Oh, and if you're wondering who this is, this is not my original LJ name. I changed it in October 2008. If you were on my friends list before then and don't know who this is, PM me and I shall enlighten you :-)

Thanks for visiting!

Family and Transitioning

Years ago, one of the reasons I didn't come out as trans to my mom was because I was afraid it would permanently rattle our relationship. I've written pages of posts on exactly that subject in this journal, in fact; we never had the perfect mother-child relationship, there was certainly friction, but ultimately, things really weren't that bad, in the grand scheme of things.

But now, having been out to mom as trans since October, and on the eve of completing my legal name & gender changes, things have played out exactly as I feared they would. Every conversation feels awkward and distant, and the 100 miles between where I grew up and where I currently live seems much further than it used to. And all the times I've seen her in person have been bittersweet at best, with one incident that was one of the most traumatic public experiences I've ever had as a trans woman.

She says she's trying to accept me, she says she's trying to understand. I believe her, for the most part. But her planned timeframe for being able to see the real me is measured in years, and in the meantime, every mention of my old name hurts.
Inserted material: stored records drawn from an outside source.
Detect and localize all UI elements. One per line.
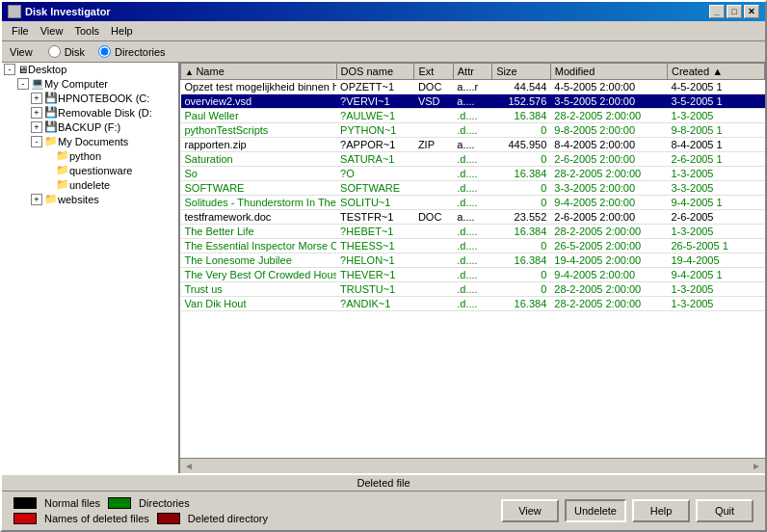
col-header-attr[interactable]: Attr (453, 64, 491, 80)
table-cell: ?HEBET~1 (336, 225, 414, 239)
table-cell: The Better Life (181, 225, 337, 239)
status-text: Deleted file (357, 477, 410, 489)
table-cell: Opzet test mogelijkheid binnen het K (181, 80, 337, 94)
table-cell: 4-5-2005 2:00:00 (550, 80, 667, 94)
table-row[interactable]: So?O.d....16.38428-2-2005 2:00:001-3-200… (181, 167, 765, 181)
tree-label-mydocs: My Documents (58, 136, 128, 147)
tree-node-mydocs[interactable]: - 📁 My Documents (2, 134, 178, 148)
tree-node-mycomputer[interactable]: - 💻 My Computer (2, 76, 178, 91)
table-cell: 16.384 (492, 167, 551, 181)
legend-directories-label: Directories (139, 497, 190, 509)
table-cell: 9-4-2005 1 (667, 268, 764, 282)
table-cell: 3-5-2005 2:00:00 (550, 94, 667, 109)
maximize-button[interactable]: □ (727, 5, 742, 18)
file-list-container[interactable]: Name DOS name Ext Attr Size Modified Cre… (180, 63, 765, 458)
expand-backup[interactable]: + (31, 121, 42, 133)
tree-node-backup[interactable]: + 💾 BACKUP (F:) (2, 120, 178, 134)
table-cell: The Lonesome Jubilee (181, 253, 337, 268)
file-table-body: Opzet test mogelijkheid binnen het KOPZE… (181, 80, 765, 311)
tree-label-mycomputer: My Computer (44, 78, 108, 90)
table-cell: .d.... (453, 239, 491, 253)
view-button[interactable]: View (501, 499, 559, 522)
tree-node-questionware[interactable]: 📁 questionware (2, 163, 178, 177)
table-cell: 9-8-2005 2:00:00 (550, 123, 667, 138)
table-cell: .d.... (453, 181, 491, 196)
undelete-button[interactable]: Undelete (565, 499, 626, 522)
menu-tools[interactable]: Tools (68, 23, 105, 39)
expand-desktop[interactable]: - (4, 64, 15, 75)
table-cell: Saturation (181, 152, 337, 167)
tree-node-python[interactable]: 📁 python (2, 148, 178, 163)
table-row[interactable]: The Essential Inspector Morse CollecTHEE… (181, 239, 765, 253)
main-window: Disk Investigator _ □ ✕ File View Tools … (0, 0, 767, 532)
tree-node-hpnotebook[interactable]: + 💾 HPNOTEBOOK (C: (2, 91, 178, 105)
table-cell: 3-3-2005 (667, 181, 764, 196)
table-cell (414, 268, 453, 282)
table-row[interactable]: SaturationSATURA~1.d....02-6-2005 2:00:0… (181, 152, 765, 167)
table-row[interactable]: rapporten.zip?APPOR~1ZIPa....445.9508-4-… (181, 138, 765, 152)
table-row[interactable]: overview2.vsd?VERVI~1VSDa....152.5763-5-… (181, 94, 765, 109)
col-header-size[interactable]: Size (492, 64, 551, 80)
menu-file[interactable]: File (6, 23, 35, 39)
expand-mycomputer[interactable]: - (17, 78, 29, 90)
drive-icon-hpnotebook: 💾 (44, 92, 58, 104)
table-cell: 9-8-2005 1 (667, 123, 764, 138)
col-header-dos[interactable]: DOS name (336, 64, 414, 80)
table-cell: SOFTWARE (336, 181, 414, 196)
col-header-name[interactable]: Name (181, 64, 337, 80)
menu-help[interactable]: Help (105, 23, 139, 39)
table-row[interactable]: Van Dik Hout?ANDIK~1.d....16.38428-2-200… (181, 297, 765, 311)
close-button[interactable]: ✕ (744, 5, 759, 18)
disk-radio-label[interactable]: Disk (48, 45, 85, 58)
tree-node-removable[interactable]: + 💾 Removable Disk (D: (2, 105, 178, 120)
tree-node-websites[interactable]: + 📁 websites (2, 192, 178, 206)
table-cell: SOFTWARE (181, 181, 337, 196)
tree-node-undelete[interactable]: 📁 undelete (2, 177, 178, 192)
table-cell: ?HELON~1 (336, 253, 414, 268)
table-cell: 1-3-2005 (667, 167, 764, 181)
table-row[interactable]: The Very Best Of Crowded HouseTHEVER~1.d… (181, 268, 765, 282)
table-cell (414, 181, 453, 196)
directories-radio-label[interactable]: Directories (98, 45, 166, 58)
menu-view[interactable]: View (35, 23, 69, 39)
table-row[interactable]: Paul Weller?AULWE~1.d....16.38428-2-2005… (181, 109, 765, 123)
help-button[interactable]: Help (632, 499, 690, 522)
col-header-ext[interactable]: Ext (414, 64, 453, 80)
col-header-created[interactable]: Created ▲ (667, 64, 764, 80)
col-header-modified[interactable]: Modified (550, 64, 667, 80)
button-group: View Undelete Help Quit (501, 499, 754, 522)
disk-radio[interactable] (48, 45, 61, 58)
expand-websites[interactable]: + (31, 194, 42, 205)
app-icon (8, 5, 21, 18)
table-row[interactable]: Trust usTRUSTU~1.d....028-2-2005 2:00:00… (181, 282, 765, 297)
table-row[interactable]: The Lonesome Jubilee?HELON~1.d....16.384… (181, 253, 765, 268)
table-row[interactable]: SOFTWARESOFTWARE.d....03-3-2005 2:00:003… (181, 181, 765, 196)
expand-removable[interactable]: + (31, 107, 42, 119)
window-controls: _ □ ✕ (709, 5, 759, 18)
table-row[interactable]: Solitudes - Thunderstorm In The WildSOLI… (181, 196, 765, 210)
expand-hpnotebook[interactable]: + (31, 93, 42, 104)
table-cell: 28-2-2005 2:00:00 (550, 297, 667, 311)
menu-bar: File View Tools Help (2, 21, 765, 41)
hscroll-area[interactable]: ◄ ► (180, 458, 765, 473)
table-cell: 26-5-2005 2:00:00 (550, 239, 667, 253)
table-row[interactable]: pythonTestScriptsPYTHON~1.d....09-8-2005… (181, 123, 765, 138)
table-cell: Van Dik Hout (181, 297, 337, 311)
tree-panel: - 🖥 Desktop - 💻 My Computer + 💾 HPNOTEBO… (2, 63, 180, 473)
table-row[interactable]: Opzet test mogelijkheid binnen het KOPZE… (181, 80, 765, 94)
quit-button[interactable]: Quit (696, 499, 754, 522)
table-row[interactable]: testframework.docTESTFR~1DOCa....23.5522… (181, 210, 765, 225)
directories-radio[interactable] (98, 45, 111, 58)
table-cell: THEESS~1 (336, 239, 414, 253)
expand-mydocs[interactable]: - (31, 136, 42, 147)
folder-icon-python: 📁 (56, 149, 69, 162)
table-cell: THEVER~1 (336, 268, 414, 282)
table-cell (414, 297, 453, 311)
table-cell (414, 109, 453, 123)
table-cell: 9-4-2005 1 (667, 196, 764, 210)
table-cell: 0 (492, 123, 551, 138)
tree-node-desktop[interactable]: - 🖥 Desktop (2, 63, 178, 76)
minimize-button[interactable]: _ (709, 5, 725, 18)
table-cell: 44.544 (492, 80, 551, 94)
table-row[interactable]: The Better Life?HEBET~1.d....16.38428-2-… (181, 225, 765, 239)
Every time the subject comes up, the message I get is basically "it'll take years for me to be able to love you again", and just thinking about it brings tears to my eyes.

I tried to tell her some of this, but she doesn't understand, and doesn't appear to be making much effort to understand. I talk about my name change, she acts like changing my name is a betrayal of some sort (though, the fact that I took her pre-marriage middle name as my own seemed to help her a bit). I try to describe how much it hurts that I have to hide who I am around grandma, but it doesn't even register; her response is "I just don't get that, I certainly wouldn't have trouble pretending to be someone else for an evening".
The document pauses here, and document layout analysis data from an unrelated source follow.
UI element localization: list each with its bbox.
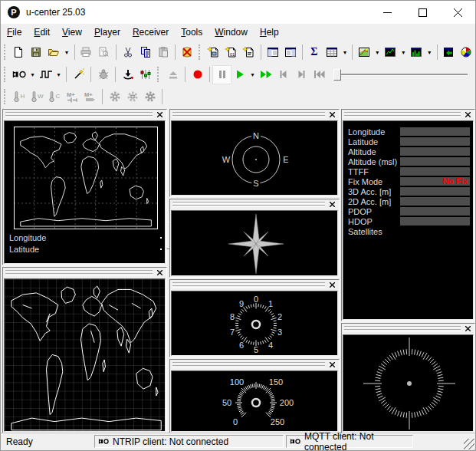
new-packet-console-button[interactable] <box>205 44 222 61</box>
menu-edit[interactable]: Edit <box>28 24 56 41</box>
panel-close-button[interactable] <box>327 199 337 209</box>
new-file-button[interactable] <box>10 44 28 61</box>
cut-button[interactable] <box>119 44 136 61</box>
gear-icon <box>126 91 139 103</box>
split-left-view-button[interactable] <box>264 44 281 61</box>
panel-header[interactable] <box>170 280 339 290</box>
world-map-dense-graphic <box>5 279 166 432</box>
split-right-view-button[interactable] <box>281 44 299 61</box>
separator <box>90 67 91 82</box>
docking-windows-button[interactable] <box>440 44 458 61</box>
step-forward-button <box>292 66 310 84</box>
copy-button[interactable] <box>136 44 154 61</box>
world-map-dense-view[interactable] <box>4 278 166 432</box>
panel-header[interactable] <box>170 199 339 209</box>
panel-close-button[interactable] <box>327 280 337 289</box>
baudrate-dropdown[interactable]: ▾ <box>54 66 63 84</box>
menu-receiver[interactable]: Receiver <box>126 24 175 41</box>
maximize-button[interactable] <box>405 1 440 24</box>
open-file-dropdown[interactable]: ▾ <box>63 44 71 61</box>
step-forward-icon <box>295 68 307 81</box>
panel-header[interactable] <box>170 110 339 120</box>
position-slider-thumb[interactable] <box>333 69 341 81</box>
hot-connect-button[interactable] <box>119 66 136 84</box>
panel-compass: N E S W <box>169 109 340 197</box>
world-map-view[interactable]: Longitude Latitude <box>4 120 166 264</box>
toolbar-gripper[interactable] <box>4 44 6 60</box>
position-slider-track[interactable] <box>333 74 468 76</box>
panel-header[interactable] <box>170 360 339 370</box>
world-map-graphic <box>5 121 166 264</box>
play-button[interactable] <box>231 66 248 84</box>
speedo-label-50: 50 <box>222 398 231 407</box>
data-label: Latitude <box>348 137 378 146</box>
svg-text:M+: M+ <box>84 91 93 97</box>
close-button[interactable] <box>440 1 475 24</box>
baudrate-button[interactable] <box>37 66 54 84</box>
titlebar[interactable]: P u-center 25.03 <box>1 1 475 24</box>
chart-view-button[interactable] <box>382 44 399 61</box>
table-view-icon <box>326 46 338 58</box>
connect-receiver-button[interactable] <box>11 66 28 84</box>
connect-dropdown[interactable]: ▾ <box>28 66 37 84</box>
map-view-dropdown[interactable]: ▾ <box>373 44 382 61</box>
save-config-button-2: M+ <box>81 87 99 105</box>
speedometer-view[interactable]: 0 50 100 150 200 250 <box>171 370 338 432</box>
port-settings-button[interactable] <box>136 66 154 84</box>
autobaud-wand-button[interactable] <box>70 66 87 84</box>
panel-header[interactable] <box>342 324 474 334</box>
window-title: u-center 25.03 <box>26 7 85 18</box>
menu-view[interactable]: View <box>56 24 88 41</box>
minimize-button[interactable] <box>369 1 405 24</box>
statistic-view-button[interactable]: Σ <box>305 44 323 61</box>
panel-close-button[interactable] <box>327 110 337 119</box>
fast-forward-button[interactable] <box>257 66 274 84</box>
data-view[interactable]: Longitude Latitude Altitude Altitude (ms… <box>343 120 474 320</box>
histogram-view-dropdown[interactable]: ▾ <box>425 44 434 61</box>
chart-view-dropdown[interactable]: ▾ <box>399 44 408 61</box>
panel-close-button[interactable] <box>463 110 473 119</box>
panel-header[interactable] <box>342 110 474 120</box>
toolbar-gripper[interactable] <box>4 67 7 82</box>
record-button[interactable] <box>189 66 206 84</box>
toolbar-gripper[interactable] <box>4 89 7 104</box>
gauge-view[interactable] <box>343 334 474 432</box>
menu-window[interactable]: Window <box>208 24 254 41</box>
menu-player[interactable]: Player <box>88 24 126 41</box>
new-binary-console-button[interactable]: 01 <box>222 44 240 61</box>
compass-rose-view[interactable] <box>171 210 338 276</box>
menu-file[interactable]: File <box>1 24 28 41</box>
save-file-button[interactable] <box>28 44 45 61</box>
panel-close-button[interactable] <box>155 110 165 119</box>
compass-west-label: W <box>221 155 231 164</box>
menu-help[interactable]: Help <box>254 24 285 41</box>
compass-view[interactable]: N E S W <box>171 120 338 196</box>
color-wheel-button[interactable] <box>458 44 475 61</box>
panel-map-world <box>2 267 167 433</box>
data-label: Altitude (msl) <box>348 157 397 166</box>
toolbar-gripper[interactable] <box>157 67 160 82</box>
menu-tools[interactable]: Tools <box>175 24 208 41</box>
map-view-button[interactable] <box>356 44 373 61</box>
panel-close-button[interactable] <box>155 268 165 277</box>
toolbar-gripper[interactable] <box>199 44 201 60</box>
data-row-pdop: PDOP <box>343 207 473 217</box>
new-text-console-button[interactable] <box>240 44 258 61</box>
print-preview-icon <box>97 46 110 58</box>
play-dropdown[interactable]: ▾ <box>248 66 257 84</box>
ntrip-status-field: NTRIP client: Not connected <box>94 435 284 448</box>
panel-close-button[interactable] <box>463 324 473 333</box>
panel-header[interactable] <box>3 110 166 120</box>
data-label: Altitude <box>348 147 376 156</box>
clear-database-button[interactable] <box>178 44 195 61</box>
close-icon <box>330 362 335 367</box>
panel-close-button[interactable] <box>327 360 337 369</box>
clock-dial-view[interactable]: 0 1 2 3 4 5 6 7 8 9 <box>171 291 338 356</box>
resize-grip[interactable] <box>464 439 474 449</box>
panel-header[interactable] <box>3 268 166 278</box>
histogram-view-button[interactable] <box>408 44 425 61</box>
table-view-button[interactable] <box>323 44 340 61</box>
open-file-button[interactable] <box>45 44 63 61</box>
table-view-dropdown[interactable]: ▾ <box>340 44 349 61</box>
data-row-longitude: Longitude <box>343 127 473 137</box>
She's also gotten pretty adept at destroying what little self confidence I have in my appearance, completely unintentionally. Despite the fact that I pass and blend in ~80% of the time in my daily life (more frequently in the DC area where I live), she acts like seeing any femininity in me at all takes a leap of faith and 120% effort. To someone who struggles daily with self-image issues, hearing your own mother say "Eh, I guess I can kinda see you potentially being a woman, maybe" is devastating.

I chose to delay coming out to her until I moved out of her town for exactly this contingency; if things didn't go well, I didn't want to have to deal with it on a daily basis. But now that things are playing out exactly as I always feared, it feels horrible. I already lost my dad's love for unrelated reasons, I know better than to even try re-opening communication with him; in the process, I lost touch with his entire side of the family. And now, I feel like I've also lost my mom's love, to an extent. My sister is too laser-focused on her fiance to care about anyone else, I've tried and failed to have real conversations with her for months. My grandma still doesn't know I've transitioned, at mom's insistance. One of my uncles won't speak to me anymore. Most of the rest of my extended family doesn't know anything has changed.

I just...I feel like I'm no longer welcome in the only home I knew for 26 years. I feel like I'm losing the last parent I had left. I don't know what, if anything, I can do about it. And it hurts every time I think about it.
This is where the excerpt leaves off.